Years ago when we lived in Old Town Alexandria, our condo complex had a towing company that patrolled the lot for people without HOA stickers on their windshield. One night they towed my wife’s car. Which did have a sticker.
I called the company about this the next morning and politely asked them to bring the car back. They refused. They refused, even, to release the car without us paying the tow charge. They insisted that if the car had been towed, even if it had been towed in error, we still had to pay to get it out of the lot. They were not pleasant about it. Or even apologetic. I got the distinct sense that this was not a customer-oriented industry.
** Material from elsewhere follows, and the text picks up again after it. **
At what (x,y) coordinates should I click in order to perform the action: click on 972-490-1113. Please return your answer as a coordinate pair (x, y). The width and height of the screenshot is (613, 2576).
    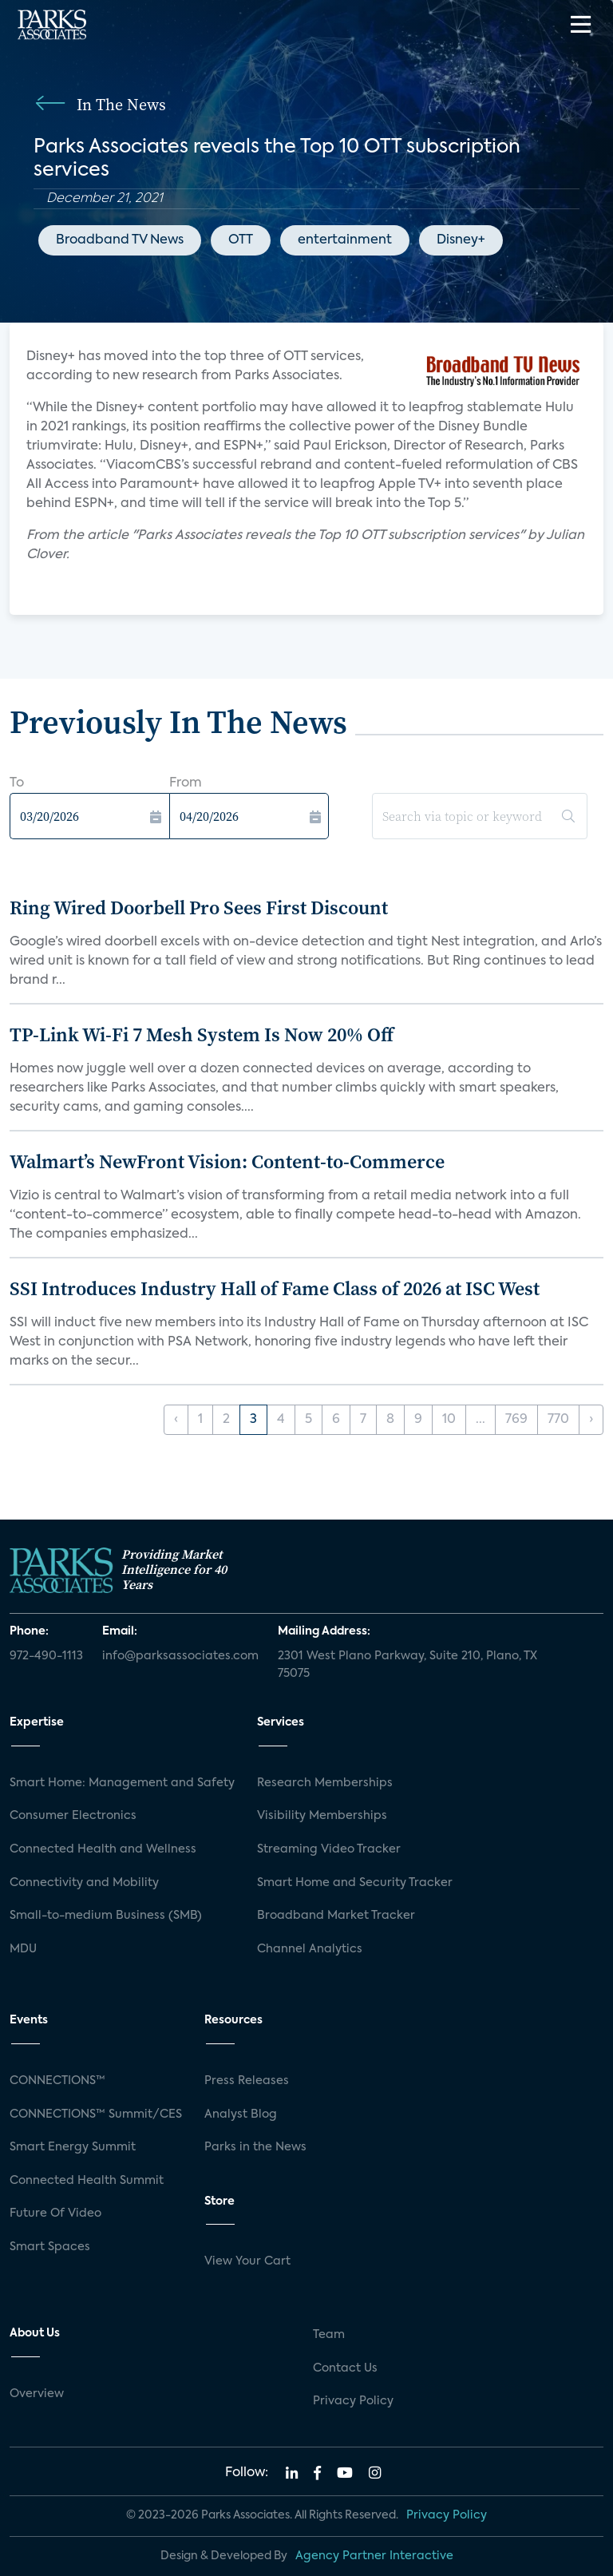
    Looking at the image, I should click on (46, 1656).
You can see why that might be true. A towing company has customers only in the very loosest sense. They have contracts with the controlling entities whose property they patrol, but these contracts typically involve very little money. Instead, the contracts merely act as a kind of letter of marque giving the towing companies the ability to make money from the people they tow. So the towing companies aren’t responsible to the parties with whom they interact most intimately, and are only vaguely responsible to the controlling parties, who tend to be institutions and not individuals. You can understand why towing companies behave as if they are a law unto themselves.
My story only has a happy ending because I was president of the HOA at the time. I had our management company’s GC call the towing company to inform them they were in breach of contract. At which point they relented on forcing us to pay to get the car back. But they still insisted that my wife had to pick it up.
So she goes out to Arlington to get her car and the asshat running the lot is, well, let’s just say it’s a very unpleasant experience. My wife is a saint who just wanted to get out of the situation. Any normal person would have gone somewhere in the vein of #TeamBritt.
A couple weeks later, the company started towing another car from the HOA lot, which also had a properly displayed sticker. But this time the owner came out and confronted the tow-truck diver as he was in the act. The guy refused to put the car down–he insisted that “company policy” dictated that once a car was hitched to the truck, it could not be released for any reason. They nearly came to blows; fortunately someone had called the cops and the police showed up and forced the tow-truck driver to release the car, telling him that was he was doing was essentially stealing.
Our HOA killed the towing contract at our next meeting.
So maybe Britt McHenry was being unwarrantedly abusive and vile. Or maybe she was responding to some deeply unpleasant people who had caused her material harm with total impunity.